The overall rate of suicide actually decreased during the pandemic – at a time when drug overdoses and death from alcohol use went up – with the exception of one age group: young people. The American Academy of Pediatrics, in fact, declared a state of emergency in response to the mental health challenges facing children, adolescents and families during the pandemic.
“Suicide remains a problem and public health issue, but it is a preventable disease,” said Dr. Jacob Samander, a board certified psychiatrist with Open Door Family Medical Center in Ossining. “Cardiologists can’t prevent every heart attack. They address the risk factors that reduce the chances of having one. They have the tools to lower your cholesterol, get you to lose weight, and decrease your blood pressure. Similarly, we do the same in reducing the rate of suicide with risk assessments, screening patients for depression, helping them sleep better, educating them about alcohol and substance abuse. Still, in both cases, people do die.”
Those considering suicide, he said, see it as the only outlet to escape their pain.
“The most difficult step is coming to see people like me,” he said. “The best way to prevent suicide is to see a mental health professional to address impacting psychiatric illnesses, first through therapy and then, if necessary, medication. In most cases, we can get you better. Suicide is an impulsive act. Many patients say once they get better, ‘I don’t know what I was thinking. How could I ever think of killing myself?’”
Suicide Among Adolescents
Studies show that during the pandemic, there was a significant uptick in the number of suicides of children 10 – 14 – making it the fourth leading cause of death in this age group – as well as an increase in cases of youth depression and hospitalizations.
While none of the Open Door’s young patients committed suicide during the pandemic, there were increases in cases of suicide ideology. “Thank God we didn’t have a suicide, but we certainly saw a dramatic increase in the number of children demonstrating fragility,” said Shonny Capodilupo, Senior Director of Behavioral Health at the Open Door. “It’s something we’ve been very concerned about.”
Her team works to increase positive behavioral change and change the way patients think about their circumstances and teaches them ways they can act more positively. Educating families to understand the signs is key.
“Parents may misunderstand their children’s cry for help,” she said. “They may believe they’re just ‘acting out,’ or being overdramatic. They don’t realize that every expression of suicide ideation needs to be taken seriously. Part of what we do is educating the parents so they recognize the signs, understand how to support their child, and are part of a crisis plan in that prevention effort.”
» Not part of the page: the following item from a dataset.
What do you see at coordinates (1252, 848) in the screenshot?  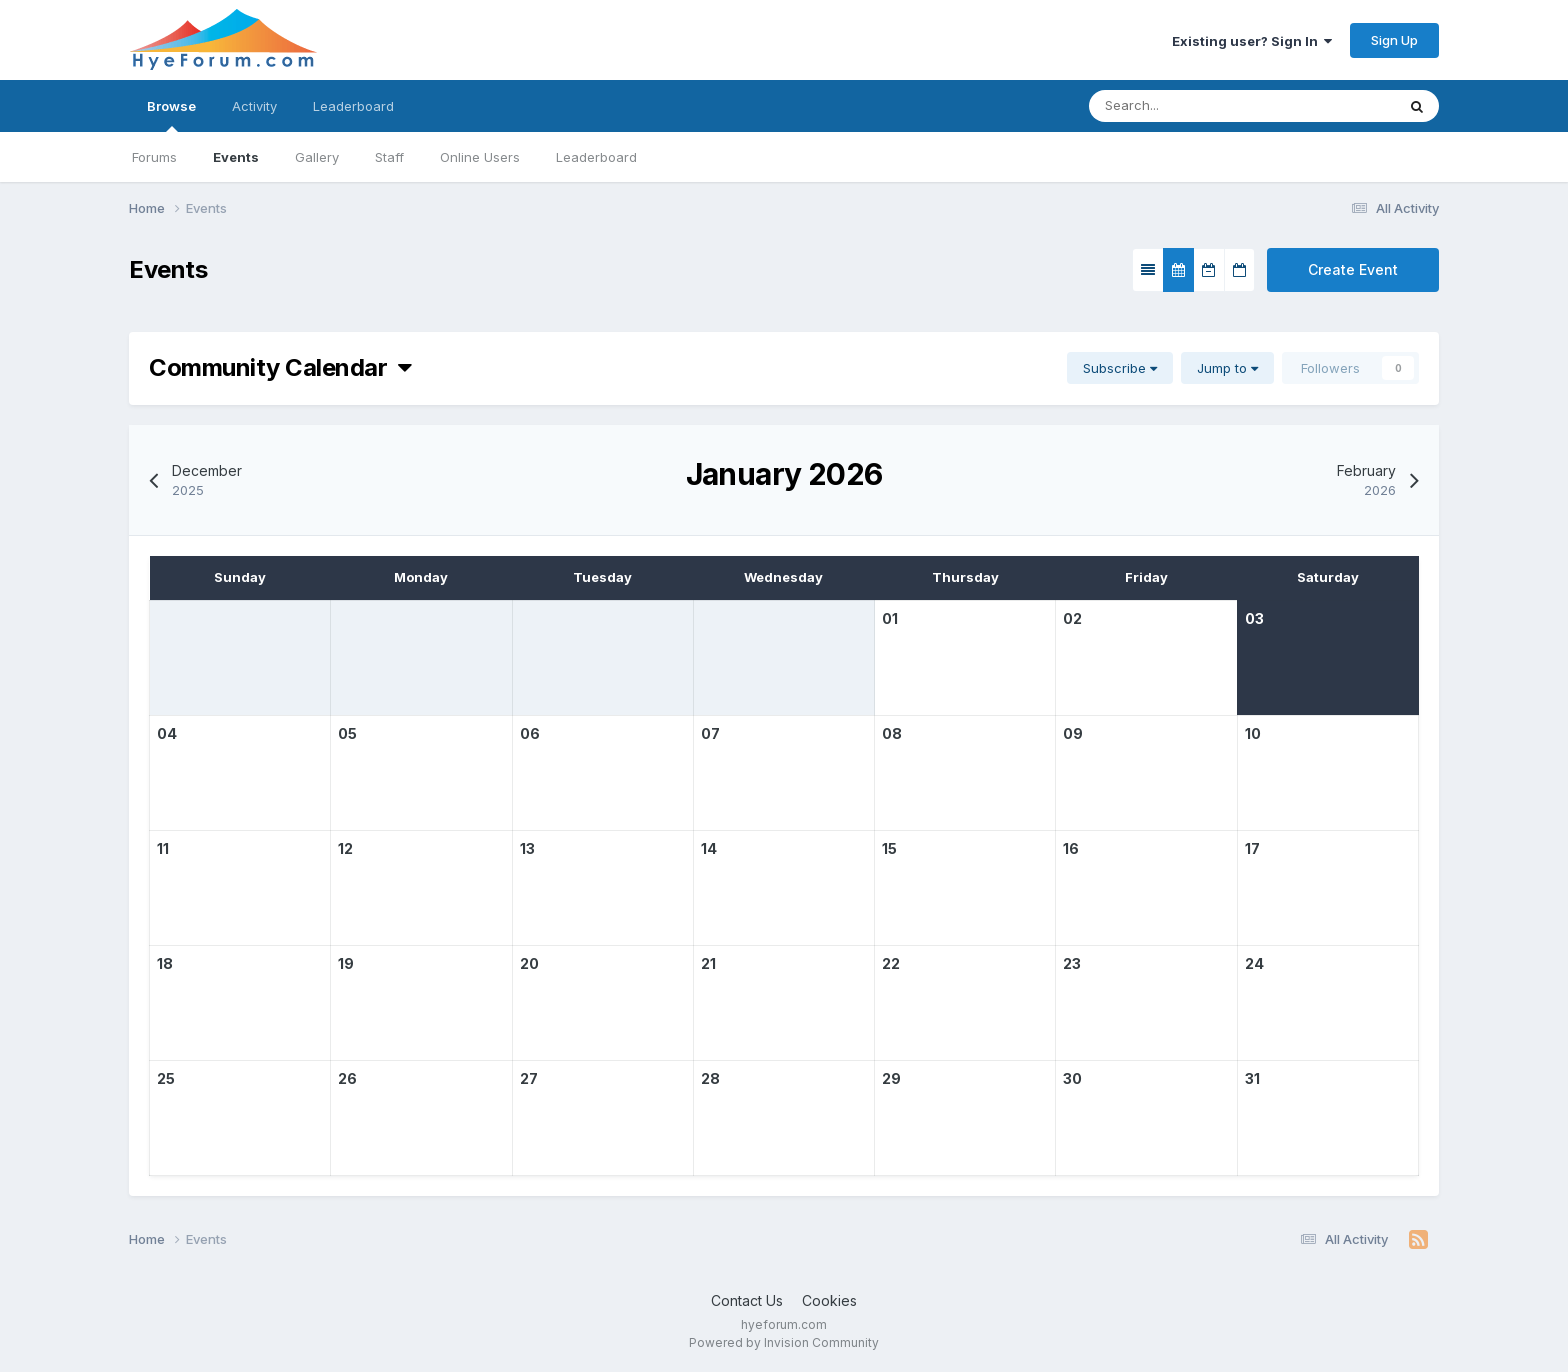 I see `17` at bounding box center [1252, 848].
While the reasons for the increase among youth suicidals are not yet explained, Dr. Samander said, “My hypothesis is that mental health conditions worsen when socialization opportunities decrease. Young people were isolated, mom and dad were working, and the kids were left with few social outlets. We are social beings. If there is no interconnectedness between young people and their peers, they start feeling worse.”
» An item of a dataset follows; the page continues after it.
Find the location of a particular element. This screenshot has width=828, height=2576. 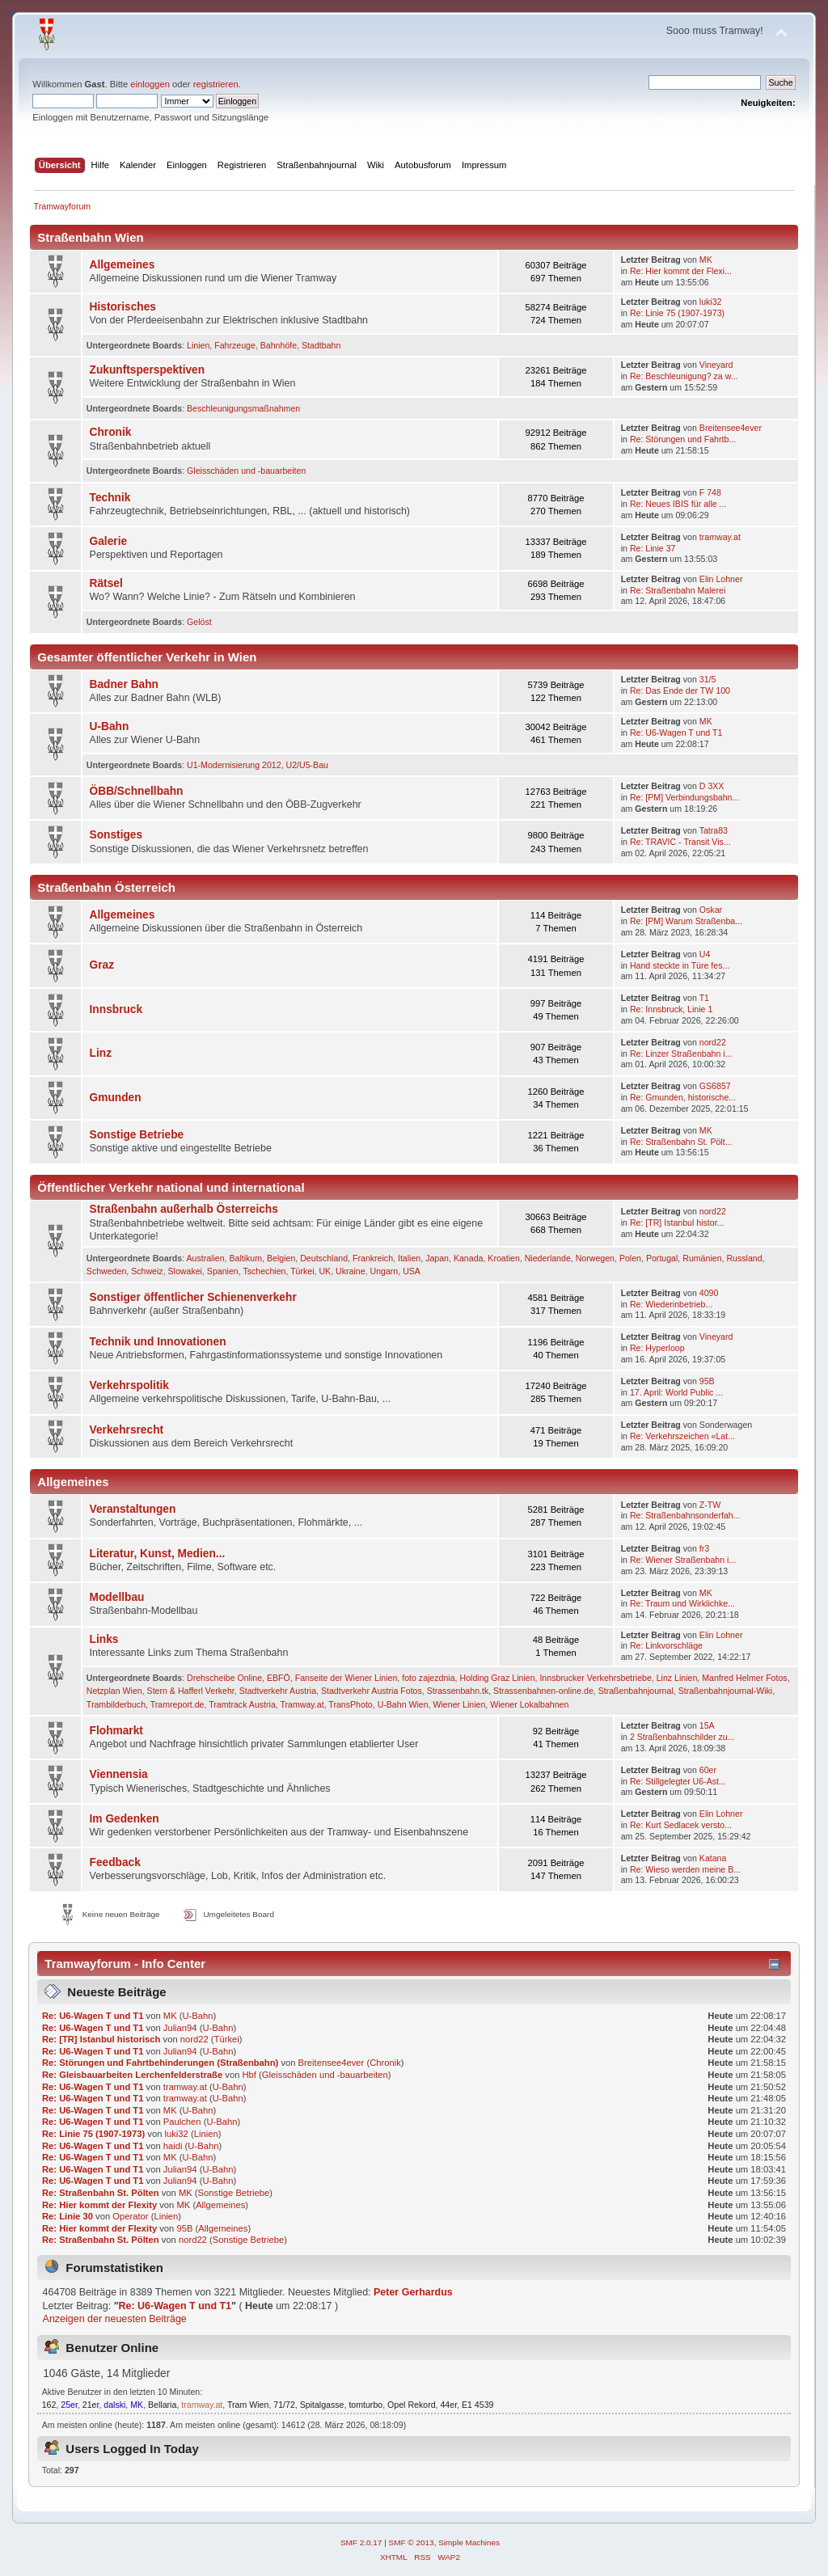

Most mental health experts believe that youth suicides will drop once young people adjust to returning to post-pandemic life. “Children will have more eyes on them when they’re in school and in sports, where the signals and risks are seen earlier,” said Capodilupo. “They are in activities that keep them active and productive and that’s a factor in lessening the opportunity they have to act on those impulses, feelings and thoughts. Isolation increases the risk of suicide.”
As for suicide in general, Dr. Samander strongly encourages early identification of suicide risk on as many patients as possible. The Open Door does regular clinical trainings and Grand Rounds focusing on suicide prevention, identification and treatment for its staff – including providers who are not mental health professionals.
“It needs to be all hands on-deck,” he said.
Note that 988 has been designated as the new three-digit dialing code to connect callers to the national suicide prevention hot line.